OK, so like I said I’m pretty new to working with electronics and such so please bear with me…
First off, I’ve read somewhere that this relay is a LOW active relay.
Second, I failed to mention that I am using the Shield Shield that I got with my spark to power the relay.
I have a battery pack that contains 5 AA batteries connected to the Shield which has a “power header” that has the following pins:
Reset
3V3
5V
GND
GND
VIN
I have the 5V and one GND connected to the relay.
Now if I remove the core from the equation completely and use only the Shield, the only way I can get the relay to “click” on is by grounding (correct term?) the IN1 pin on the relay, by this I mean physically touch the wire I have connected to the IN1 PIN to the rail I have grounded on my breadboard.
If I understand the current design, what is happening is that I am setting D3 to HIGH when the core runs through setup which is essentially the same as sending 3.3V to IN1 all the time?
When the function closeRelay is called it sets D3 to LOW which I think means 0V (or ground) correct?
If the above is true, then what would be the difference between setting the pin LOW and physically grounding it by touching ground? Isn’t that technically the same thing?

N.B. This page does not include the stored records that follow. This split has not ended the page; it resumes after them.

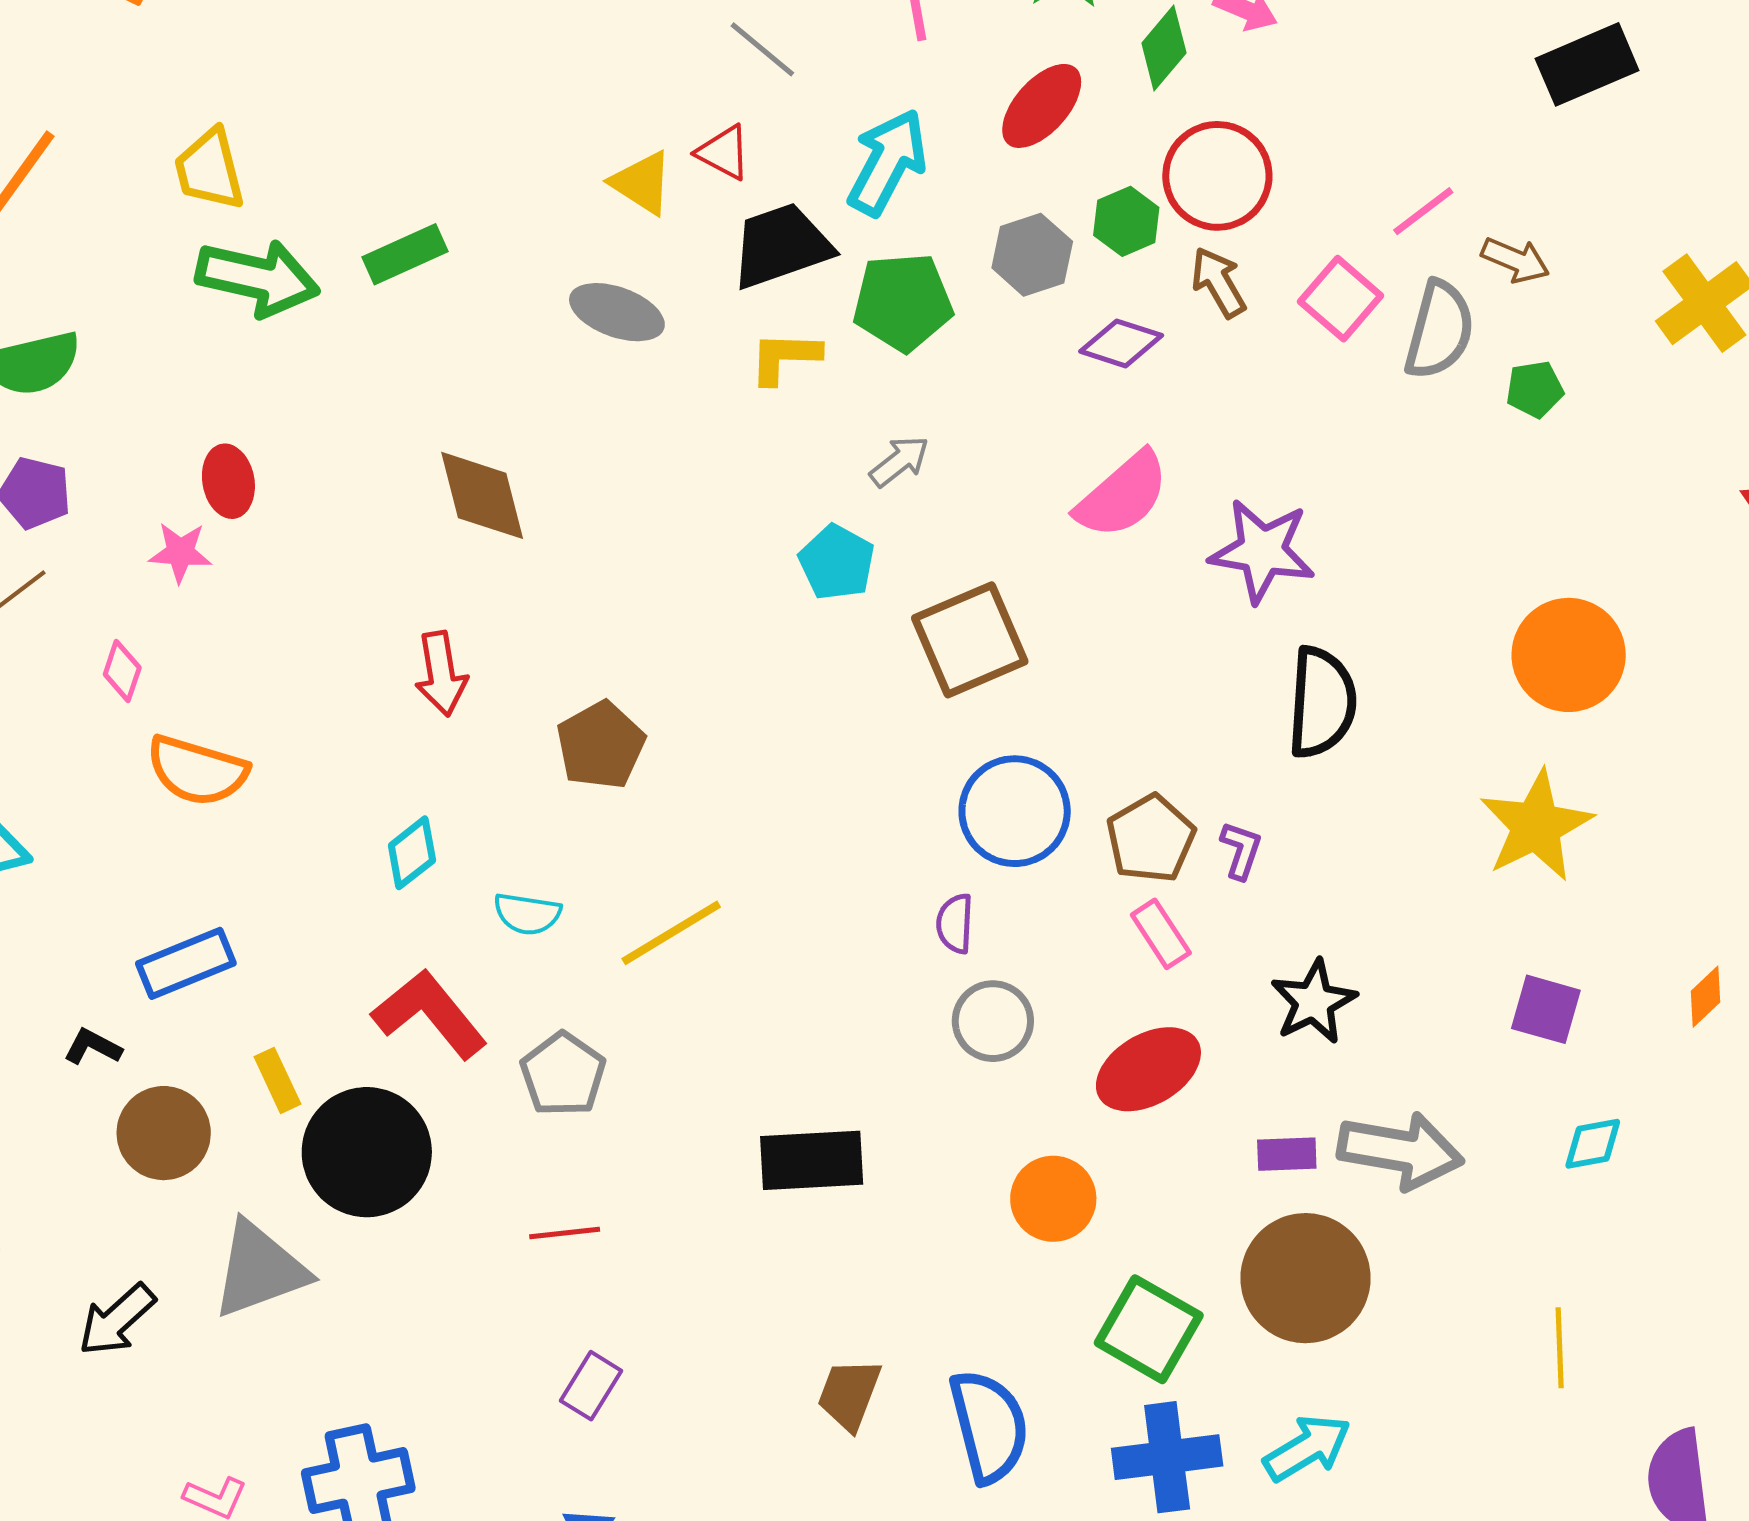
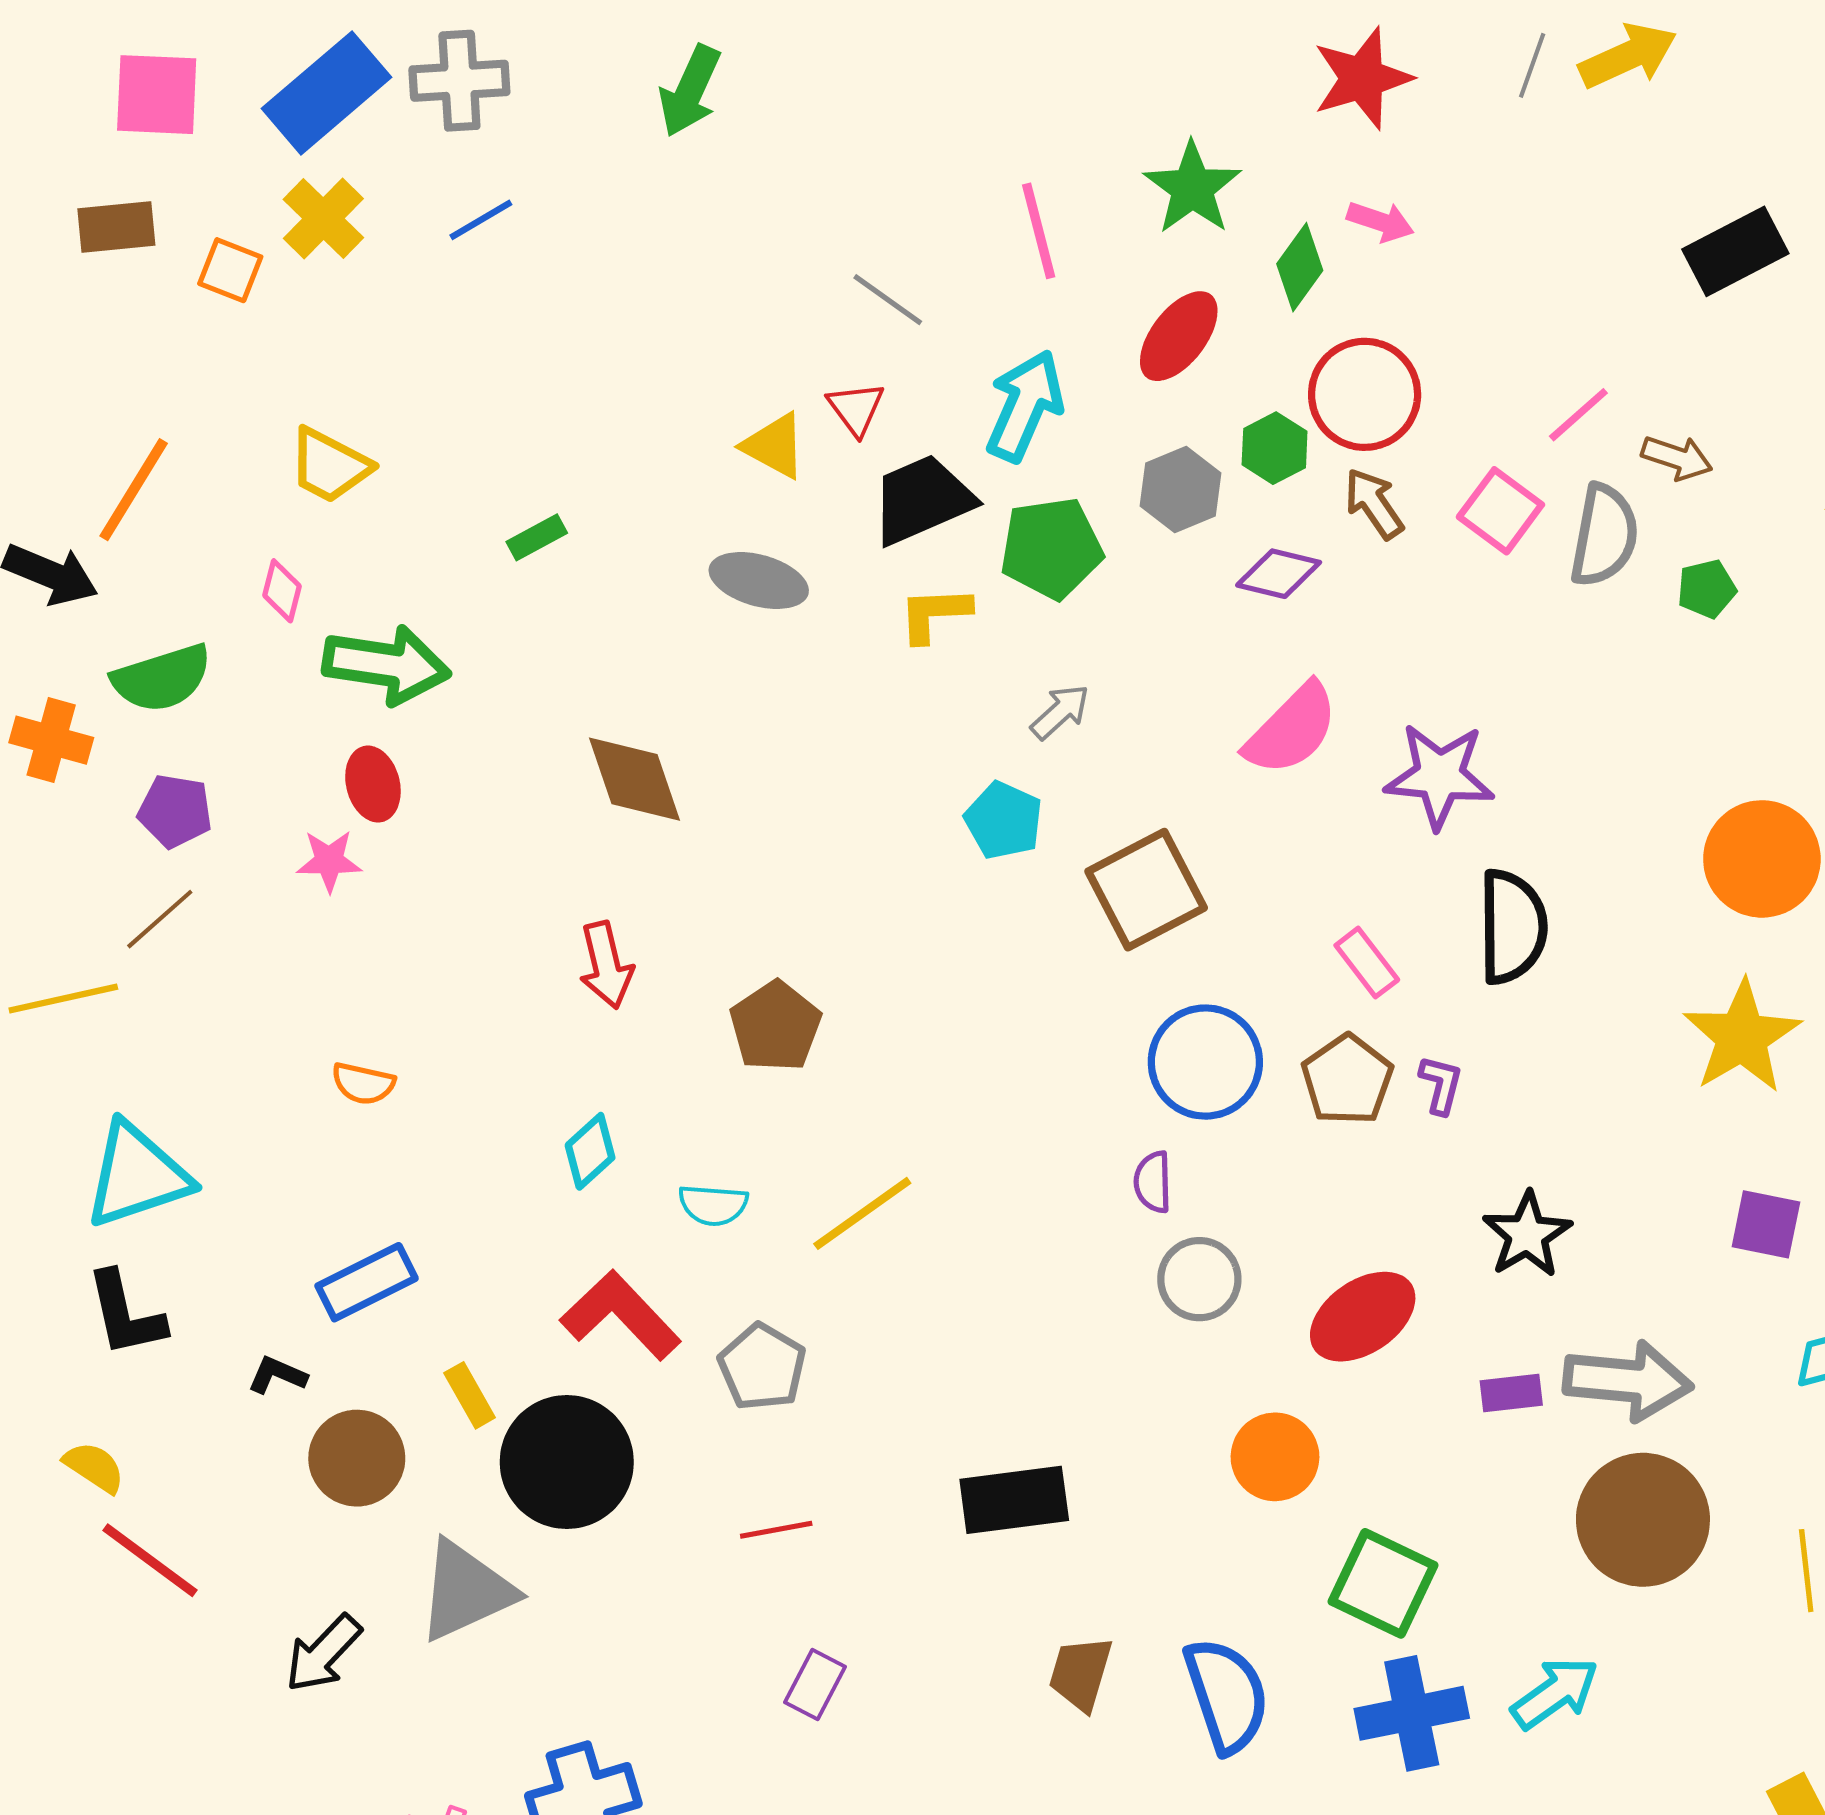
red triangle: (724, 152) -> (856, 408), turned 30
yellow trapezoid: (209, 170) -> (329, 466), turned -44
green rectangle: (405, 254) -> (537, 537), size x0.7
green arrow: (258, 278) -> (386, 665), moved
pink diamond: (122, 671) -> (282, 591), moved
orange semicircle: (197, 771) -> (363, 1083), size x0.6
pink rectangle: (1161, 934) -> (1367, 963), moved
black rectangle: (812, 1160) -> (1014, 1500), moved
brown circle: (1306, 1278) -> (1643, 1520), moved

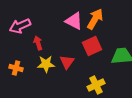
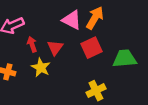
red triangle: (67, 62) -> (55, 48), moved
yellow star: (46, 64) -> (41, 67), turned 30

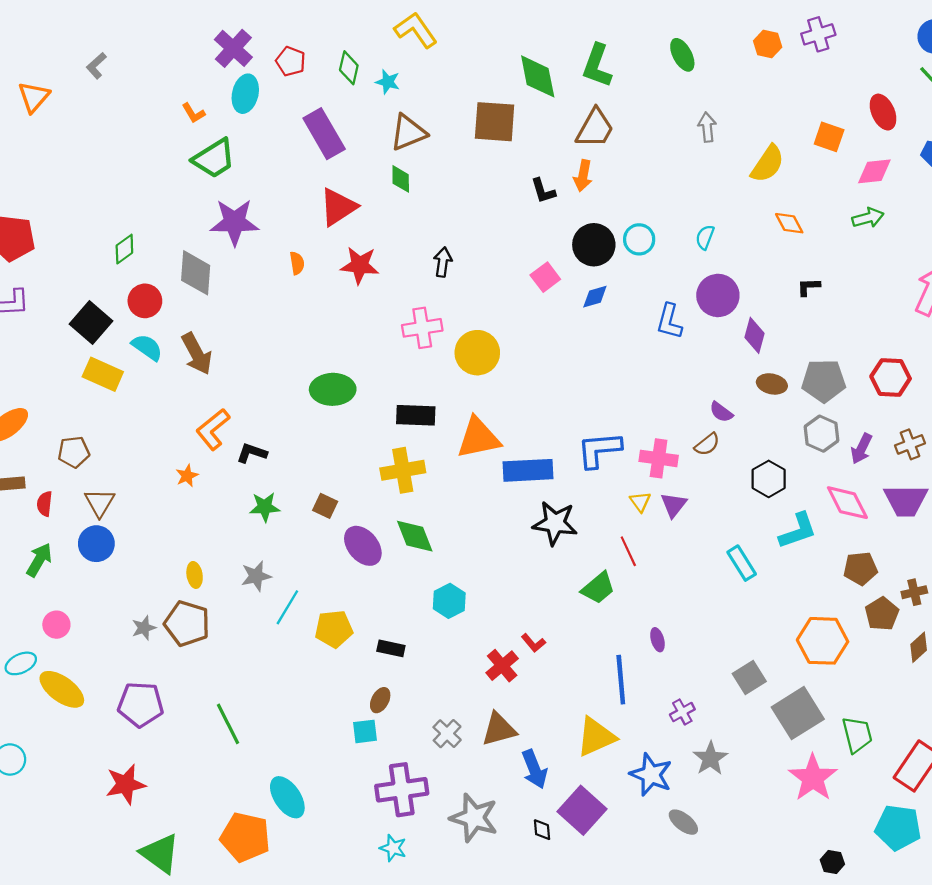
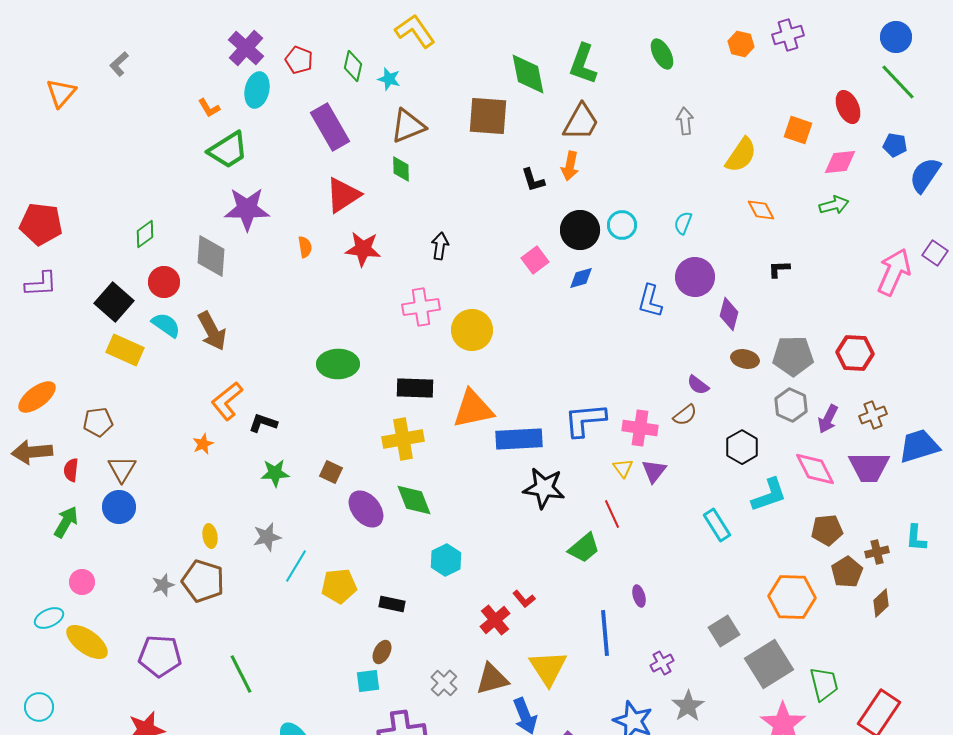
yellow triangle: (596, 737) -> (548, 668), moved, turned -39

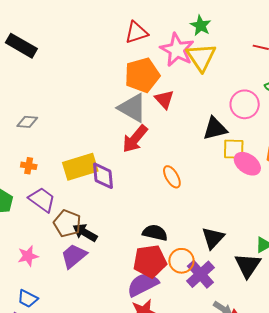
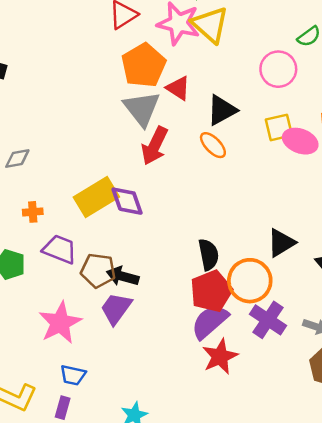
gray triangle: (132, 108) -> (142, 109), turned 36
black triangle: (215, 129) -> (222, 110), moved
orange ellipse: (172, 177) -> (213, 145), moved
black semicircle: (155, 233) -> (209, 255), turned 80
black triangle: (213, 238) -> (281, 243), turned 30
pink star: (28, 256) -> (60, 323), size x1.6
orange circle: (181, 261) -> (250, 281), size x1.4
purple cross: (200, 274) -> (268, 320), moved

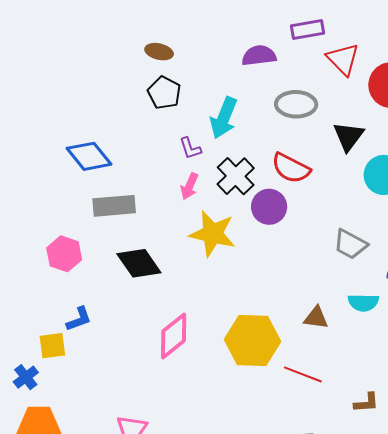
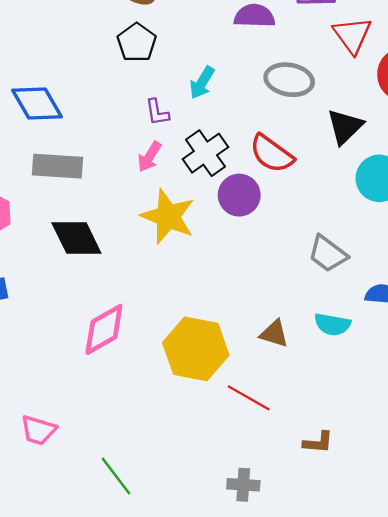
cyan arrow: (224, 118) -> (202, 83), size x0.7

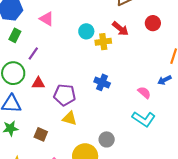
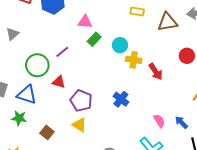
pink triangle: (47, 19) -> (85, 22), turned -42
red arrow: (120, 29) -> (156, 72), moved
green rectangle: (15, 35) -> (94, 39), moved
blue arrow: (164, 80) -> (181, 122), moved, turned 56

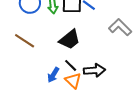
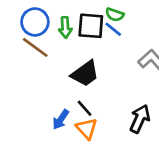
brown line: (25, 41) -> (35, 47), moved
black arrow: (94, 70) -> (140, 119), moved, turned -65

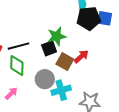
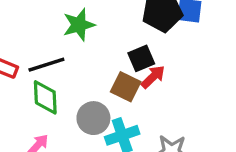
green star: (57, 36) -> (79, 25), moved
black square: (49, 48) -> (141, 58), moved

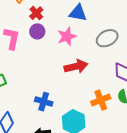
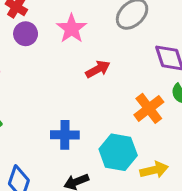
red arrow: (76, 66) -> (98, 69), size x0.7

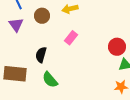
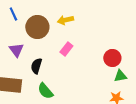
brown circle: (42, 16) -> (37, 27), size x1.5
purple triangle: (16, 25) -> (16, 50), moved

@hutt21 - The logic on the relay boards is very confusing. They are ‘active low’ which means that grounding the circuit activates the relay, but what effect that has on your circuit really depends on if you use the NC (normally closed) or NO (normally open) pin as your ‘output’. What the logic of the relay does internally is irrelevant, it is the choice of NC or NO that matters.
Even though the relay is ‘active low’, the LED lights when the signal is high, which is very confusing.
Realistically, using a 3.3V signal on a 5V relay circuit will not trigger the circuit reliably. Your circuit is probably using an opto-isolator, which is basically an LED shinning on a detector inside a chip, and the LED on a 5V design does not reliably shine bright enough to trigger the relay circuit of the detector if it only sees 3.3V.
You need a device, either a transistor circuit or a level-shifter in order to reliably control a circuit that is intended for 5V to work with a 3.3V signal.
Thanks to everyone who responded and got me pointed in the right direction. I was finally able to get the spark to trigger the relay last night using a npn transistor. I just want to make sure how I did it is correct.
I now have and external 5V power source to power the relay and have tied all the GNDs together on a single rail on my breadboard.
I have the collector connected to GND, the base connected to D3, and the emitter connected to IN1 on the relay. When D3 goes LOW, the transistor “opens” the circuit and when D3 goes HIGH the transistor “closes” the circuit at which point the relay “clicks”.
Does that make sense and is it how I should be using the transistor?